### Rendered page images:
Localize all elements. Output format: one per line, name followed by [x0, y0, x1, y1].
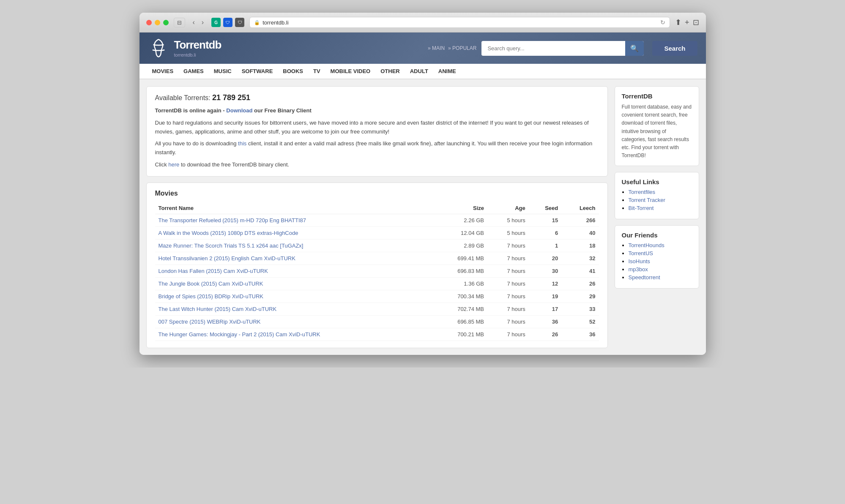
table-row: The Last Witch Hunter (2015) Cam XviD-uT…	[155, 302, 599, 315]
here-link[interactable]: here	[168, 161, 179, 168]
nav-music[interactable]: MUSIC	[210, 64, 236, 79]
torrent-link[interactable]: The Transporter Refueled (2015) m-HD 720…	[159, 217, 306, 223]
nav-adult[interactable]: ADULT	[406, 64, 432, 79]
torrent-link[interactable]: Maze Runner: The Scorch Trials TS 5.1 x2…	[159, 242, 304, 249]
torrent-link[interactable]: London Has Fallen (2015) Cam XviD-uTURK	[159, 268, 268, 274]
useful-links-box: Useful Links TorrentfilesTorrent Tracker…	[615, 172, 699, 219]
torrent-link[interactable]: 007 Spectre (2015) WEBRip XviD-uTURK	[159, 319, 261, 325]
torrent-link[interactable]: The Hunger Games: Mockingjay - Part 2 (2…	[159, 331, 320, 338]
tab-overview-button[interactable]: ⊡	[693, 18, 699, 27]
this-link[interactable]: this	[238, 140, 246, 147]
nav-tv[interactable]: TV	[309, 64, 325, 79]
torrent-link[interactable]: A Walk in the Woods (2015) 1080p DTS ext…	[159, 230, 298, 236]
useful-link[interactable]: Torrent Tracker	[629, 197, 665, 203]
nav-anime[interactable]: ANIME	[434, 64, 460, 79]
url-text: torrentdb.li	[263, 19, 658, 26]
header-right: » MAIN » POPULAR 🔍 Search	[428, 41, 697, 56]
useful-links-title: Useful Links	[622, 178, 692, 185]
maximize-button[interactable]	[163, 20, 169, 25]
info-para3: Click here to download the free TorrentD…	[155, 161, 599, 169]
torrent-size: 2.26 GB	[432, 214, 487, 226]
site-title: Torrentdb	[174, 38, 222, 52]
torrent-link[interactable]: Hotel Transsilvanien 2 (2015) English Ca…	[159, 255, 295, 262]
site-header: Torrentdb torrentdb.li » MAIN » POPULAR …	[139, 33, 706, 64]
torrent-count: 21 789 251	[212, 93, 250, 102]
useful-link-item: Bit-Torrent	[629, 205, 692, 211]
nav-books[interactable]: BOOKS	[279, 64, 307, 79]
table-row: London Has Fallen (2015) Cam XviD-uTURK …	[155, 264, 599, 277]
friends-link-item: Speedtorrent	[629, 274, 692, 281]
table-row: The Transporter Refueled (2015) m-HD 720…	[155, 214, 599, 226]
torrent-age: 5 hours	[487, 226, 529, 239]
content-area: Available Torrents: 21 789 251 TorrentDB…	[146, 86, 608, 348]
search-icon-button[interactable]: 🔍	[625, 41, 644, 56]
friends-link[interactable]: TorrentUS	[629, 250, 654, 256]
friends-link-item: TorrentUS	[629, 250, 692, 256]
torrent-age: 7 hours	[487, 239, 529, 252]
url-bar[interactable]: 🔒 torrentdb.li ↻	[249, 17, 670, 28]
sidebar: TorrentDB Full torrent database, easy an…	[615, 86, 699, 348]
sidebar-toggle-button[interactable]: ⊟	[174, 18, 185, 27]
bitwarden-extension-icon[interactable]: 🛡	[223, 18, 232, 27]
friends-link[interactable]: IsoHunts	[629, 258, 650, 264]
friends-link[interactable]: TorrentHounds	[629, 242, 665, 248]
torrent-seed: 26	[529, 328, 562, 341]
back-button[interactable]: ‹	[190, 18, 197, 27]
nav-software[interactable]: SOFTWARE	[238, 64, 277, 79]
torrent-link[interactable]: The Last Witch Hunter (2015) Cam XviD-uT…	[159, 306, 277, 312]
grammarly-extension-icon[interactable]: G	[211, 18, 221, 27]
browser-titlebar: ⊟ ‹ › G 🛡 🛡 🔒 torrentdb.li ↻ ⬆ + ⊡	[139, 13, 706, 33]
useful-link[interactable]: Bit-Torrent	[629, 205, 654, 211]
traffic-lights	[146, 20, 169, 25]
logo-icon	[148, 38, 169, 59]
torrent-age: 7 hours	[487, 328, 529, 341]
info-headline: TorrentDB is online again - Download our…	[155, 106, 599, 115]
torrent-link[interactable]: The Jungle Book (2015) Cam XviD-uTURK	[159, 281, 263, 287]
table-row: The Jungle Book (2015) Cam XviD-uTURK 1.…	[155, 277, 599, 290]
download-link[interactable]: Download	[226, 107, 252, 114]
torrent-leech: 33	[561, 302, 599, 315]
col-header-name: Torrent Name	[155, 202, 433, 214]
torrent-leech: 26	[561, 277, 599, 290]
torrent-size: 696.83 MB	[432, 264, 487, 277]
nav-movies[interactable]: MOVIES	[148, 64, 178, 79]
nav-main-link[interactable]: » MAIN	[428, 45, 445, 51]
torrent-seed: 1	[529, 239, 562, 252]
torrentdb-box-title: TorrentDB	[622, 93, 692, 100]
friends-link-item: TorrentHounds	[629, 242, 692, 248]
torrent-seed: 12	[529, 277, 562, 290]
close-button[interactable]	[146, 20, 152, 25]
col-header-age: Age	[487, 202, 529, 214]
logo-area: Torrentdb torrentdb.li	[148, 38, 222, 59]
torrent-link[interactable]: Bridge of Spies (2015) BDRip XviD-uTURK	[159, 293, 264, 300]
minimize-button[interactable]	[155, 20, 160, 25]
nav-mobile-video[interactable]: MOBILE VIDEO	[326, 64, 375, 79]
torrent-size: 699.41 MB	[432, 252, 487, 264]
friends-title: Our Friends	[622, 232, 692, 239]
torrent-seed: 36	[529, 315, 562, 328]
torrent-size: 700.21 MB	[432, 328, 487, 341]
search-button[interactable]: Search	[652, 41, 697, 56]
new-tab-button[interactable]: +	[685, 18, 689, 27]
torrent-size: 700.34 MB	[432, 290, 487, 302]
useful-link-item: Torrentfiles	[629, 189, 692, 195]
useful-link[interactable]: Torrentfiles	[629, 189, 656, 195]
friends-link[interactable]: Speedtorrent	[629, 274, 660, 281]
torrent-size: 1.36 GB	[432, 277, 487, 290]
share-button[interactable]: ⬆	[675, 18, 681, 27]
main-layout: Available Torrents: 21 789 251 TorrentDB…	[139, 79, 706, 355]
search-input[interactable]	[481, 42, 625, 55]
forward-button[interactable]: ›	[199, 18, 206, 27]
nav-other[interactable]: OTHER	[376, 64, 404, 79]
nav-popular-link[interactable]: » POPULAR	[448, 45, 476, 51]
col-header-size: Size	[432, 202, 487, 214]
extension-icons: G 🛡 🛡	[211, 18, 244, 27]
website-content: Torrentdb torrentdb.li » MAIN » POPULAR …	[139, 33, 706, 355]
shield-extension-icon[interactable]: 🛡	[235, 18, 244, 27]
friends-link[interactable]: mp3box	[629, 266, 648, 272]
header-nav: » MAIN » POPULAR	[428, 45, 476, 51]
table-row: Bridge of Spies (2015) BDRip XviD-uTURK …	[155, 290, 599, 302]
refresh-icon[interactable]: ↻	[660, 19, 665, 26]
torrent-leech: 29	[561, 290, 599, 302]
nav-games[interactable]: GAMES	[179, 64, 208, 79]
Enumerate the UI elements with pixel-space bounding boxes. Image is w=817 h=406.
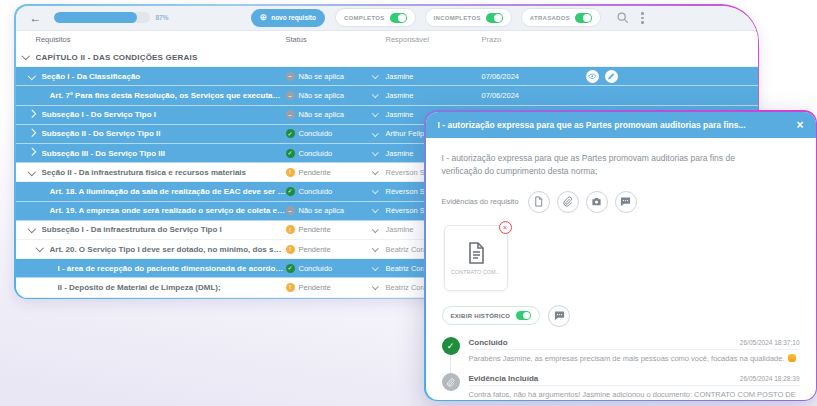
row-chevron-icon[interactable] xyxy=(28,110,36,118)
timeline-title: Concluído xyxy=(469,338,508,347)
status-label: Não se aplica xyxy=(299,91,344,100)
status-caret-icon[interactable] xyxy=(372,206,378,212)
status-label: Não se aplica xyxy=(299,206,344,215)
status-caret-icon[interactable] xyxy=(372,130,378,136)
table-row[interactable]: CAPÍTULO II - DAS CONDIÇÕES GERAIS xyxy=(16,48,758,67)
status-label: Concluído xyxy=(299,129,333,138)
plus-circle-icon: ⊕ xyxy=(260,13,268,22)
status-caret-icon[interactable] xyxy=(372,226,378,232)
history-timeline: ✓ Concluído 26/05/2024 18:37:10 Parabéns… xyxy=(442,337,800,400)
status-caret-icon[interactable] xyxy=(372,91,378,97)
attachment-card[interactable]: CONTRATO COM... × xyxy=(444,225,508,291)
pencil-icon xyxy=(607,72,616,81)
switch-icon[interactable] xyxy=(486,13,503,23)
kebab-menu-icon[interactable] xyxy=(641,12,644,24)
eye-button[interactable] xyxy=(586,70,599,83)
show-history-toggle[interactable]: EXIBIR HISTÓRICO xyxy=(442,306,541,325)
row-chevron-icon[interactable] xyxy=(28,148,36,156)
document-icon xyxy=(533,196,544,207)
timeline-badge-icon xyxy=(442,373,460,391)
status-badge: Concluído xyxy=(286,149,366,158)
status-caret-icon[interactable] xyxy=(372,245,378,251)
paperclip-icon xyxy=(562,196,573,207)
status-caret-icon[interactable] xyxy=(372,187,378,193)
topbar: ← 87% ⊕ novo requisito COMPLETOSINCOMPLE… xyxy=(16,6,758,32)
row-actions xyxy=(568,70,758,83)
row-label: Subseção II - Do Serviço Tipo II xyxy=(42,129,286,138)
pencil-button[interactable] xyxy=(605,70,618,83)
comments-button[interactable] xyxy=(548,305,570,327)
progress-label: 87% xyxy=(156,14,169,21)
column-prazo: Prazo xyxy=(482,35,568,44)
row-label: I - área de recepção do paciente dimensi… xyxy=(58,264,286,273)
toggle-atrasados[interactable]: ATRASADOS xyxy=(521,8,601,27)
table-row[interactable]: Seção I - Da Classificação Não se aplica… xyxy=(16,67,758,86)
status-icon xyxy=(286,149,295,158)
row-label: Art. 18. A iluminação da sala de realiza… xyxy=(50,187,286,196)
progress-fill xyxy=(54,12,138,23)
row-label: Seção II - Da infraestrutura física e re… xyxy=(42,168,286,177)
status-label: Pendente xyxy=(299,168,331,177)
status-badge: Pendente xyxy=(286,245,366,254)
document-button[interactable] xyxy=(528,191,550,213)
row-chevron-icon[interactable] xyxy=(28,71,36,79)
status-caret-icon[interactable] xyxy=(372,149,378,155)
status-icon xyxy=(286,110,295,119)
status-caret-icon[interactable] xyxy=(372,111,378,117)
toggle-label: ATRASADOS xyxy=(530,15,570,21)
timeline-message: Parabéns Jasmine, as empresas precisam d… xyxy=(469,354,785,363)
remove-attachment-button[interactable]: × xyxy=(499,221,512,234)
status-caret-icon[interactable] xyxy=(372,283,378,289)
row-label: Art. 7º Para fins desta Resolução, os Se… xyxy=(50,91,286,100)
row-chevron-icon[interactable] xyxy=(28,129,36,137)
row-label: CAPÍTULO II - DAS CONDIÇÕES GERAIS xyxy=(36,53,286,62)
status-icon xyxy=(286,264,295,273)
timeline-entry: Evidência Incluída 26/05/2024 18:28:39 C… xyxy=(442,373,800,399)
requirement-detail-panel: I - autorização expressa para que as Par… xyxy=(426,112,816,400)
emoji xyxy=(788,354,796,362)
row-chevron-icon[interactable] xyxy=(28,225,36,233)
status-badge: Não se aplica xyxy=(286,91,366,100)
status-label: Não se aplica xyxy=(299,72,344,81)
history-switch-icon[interactable] xyxy=(516,311,531,320)
table-row[interactable]: Art. 7º Para fins desta Resolução, os Se… xyxy=(16,86,758,105)
comment-icon xyxy=(620,196,631,207)
switch-icon[interactable] xyxy=(575,13,592,23)
panel-body: I - autorização expressa para que as Par… xyxy=(426,138,816,400)
status-label: Pendente xyxy=(299,283,331,292)
status-caret-icon[interactable] xyxy=(372,72,378,78)
status-caret-icon[interactable] xyxy=(372,264,378,270)
status-caret-icon[interactable] xyxy=(372,168,378,174)
row-responsible: Jasmine xyxy=(386,91,482,100)
toggle-label: COMPLETOS xyxy=(344,15,385,21)
comment-icon xyxy=(554,310,565,321)
status-badge: Concluído xyxy=(286,264,366,273)
paperclip-button[interactable] xyxy=(557,191,579,213)
panel-header: I - autorização expressa para que as Par… xyxy=(426,112,816,138)
attachment-caption: CONTRATO COM... xyxy=(451,269,500,275)
table-header: Requisitos Status Responsável Prazo xyxy=(16,31,758,48)
status-badge: Não se aplica xyxy=(286,206,366,215)
camera-button[interactable] xyxy=(586,191,608,213)
toggle-incompletos[interactable]: INCOMPLETOS xyxy=(425,8,512,27)
back-button[interactable]: ← xyxy=(30,12,42,24)
status-badge: Não se aplica xyxy=(286,110,366,119)
status-badge: Pendente xyxy=(286,225,366,234)
column-status: Status xyxy=(286,35,366,44)
new-requirement-button[interactable]: ⊕ novo requisito xyxy=(251,9,325,27)
row-chevron-icon[interactable] xyxy=(28,167,36,175)
row-chevron-icon[interactable] xyxy=(22,52,30,60)
row-label: II - Depósito de Material de Limpeza (DM… xyxy=(58,283,286,292)
timeline-badge-icon: ✓ xyxy=(442,337,460,355)
toggle-completos[interactable]: COMPLETOS xyxy=(335,8,416,27)
row-chevron-icon[interactable] xyxy=(36,244,44,252)
new-requirement-label: novo requisito xyxy=(271,14,316,21)
close-icon[interactable]: × xyxy=(796,119,803,131)
history-row: EXIBIR HISTÓRICO xyxy=(442,305,800,327)
status-badge: Concluído xyxy=(286,187,366,196)
column-responsavel: Responsável xyxy=(386,35,482,44)
search-icon[interactable] xyxy=(616,11,629,24)
comment-button[interactable] xyxy=(615,191,637,213)
switch-icon[interactable] xyxy=(390,13,407,23)
timeline-entry: ✓ Concluído 26/05/2024 18:37:10 Parabéns… xyxy=(442,337,800,365)
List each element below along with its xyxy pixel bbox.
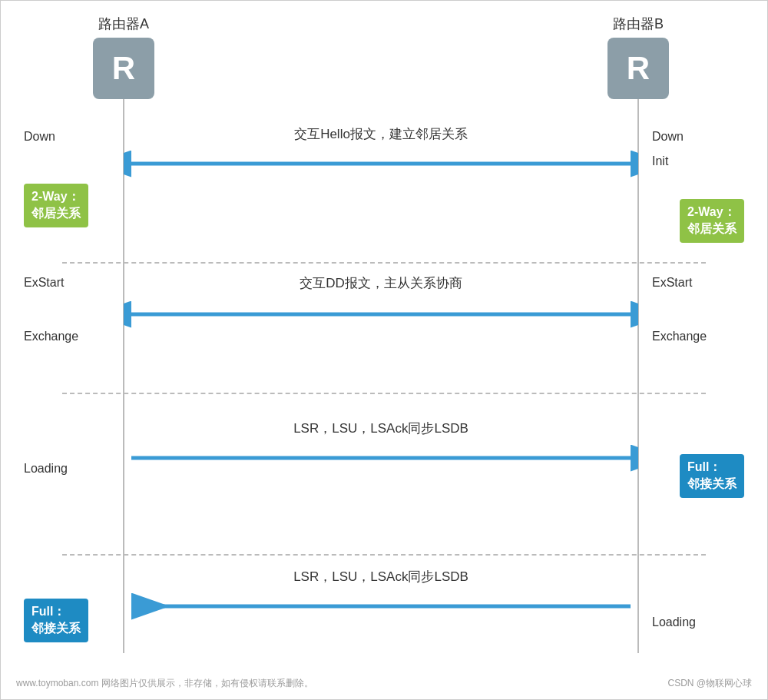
arrow-lsr-left — [124, 591, 638, 622]
section4-msg: LSR，LSU，LSAck同步LSDB — [177, 568, 584, 586]
state-loading-a: Loading — [24, 462, 68, 476]
arrow-lsr-right — [124, 443, 638, 473]
router-b-icon: R — [607, 38, 669, 99]
hdash-2 — [62, 393, 706, 394]
state-exchange-b: Exchange — [652, 330, 744, 343]
router-b-label: 路由器B — [592, 15, 684, 33]
section1-msg: 交互Hello报文，建立邻居关系 — [177, 125, 584, 143]
router-a-icon: R — [93, 38, 154, 99]
footer-left: www.toymoban.com 网络图片仅供展示，非存储，如有侵权请联系删除。 — [16, 677, 313, 690]
state-2way-a: 2-Way： 邻居关系 — [24, 184, 88, 227]
section2-msg: 交互DD报文，主从关系协商 — [177, 274, 584, 292]
state-full-b: Full： 邻接关系 — [680, 454, 744, 498]
state-exstart-b: ExStart — [652, 276, 744, 290]
router-b-letter: R — [627, 50, 650, 87]
vline-a — [123, 99, 124, 653]
hdash-1 — [62, 262, 706, 264]
footer-right: CSDN @物联网心球 — [667, 677, 752, 690]
state-loading-b: Loading — [652, 615, 744, 629]
state-down-a: Down — [24, 130, 55, 144]
vline-b — [637, 99, 639, 653]
hdash-3 — [62, 554, 706, 556]
state-exchange-a: Exchange — [24, 330, 78, 343]
arrow-hello — [124, 148, 638, 179]
arrow-dd — [124, 299, 638, 330]
state-down-b: Down — [652, 130, 744, 144]
state-exstart-a: ExStart — [24, 276, 64, 290]
state-2way-b: 2-Way： 邻居关系 — [680, 199, 744, 243]
state-init-b: Init — [652, 154, 744, 168]
router-a-label: 路由器A — [78, 15, 170, 33]
diagram-container: 路由器A 路由器B R R Down Down Init 交互Hello报文，建… — [0, 0, 768, 700]
section3-msg: LSR，LSU，LSAck同步LSDB — [177, 420, 584, 437]
state-full-a: Full： 邻接关系 — [24, 599, 88, 642]
router-a-letter: R — [112, 50, 135, 87]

### Exercise:
Go through the records above and copy each line where "size" is found.

### Output below:
torrent-size: 2.26 GB	[432, 214, 487, 226]
torrent-size: 696.83 MB	[432, 264, 487, 277]
torrent-size: 699.41 MB	[432, 252, 487, 264]
torrent-size: 700.21 MB	[432, 328, 487, 341]
torrent-size: 700.34 MB	[432, 290, 487, 302]
torrent-size: 1.36 GB	[432, 277, 487, 290]
col-header-size: Size	[432, 202, 487, 214]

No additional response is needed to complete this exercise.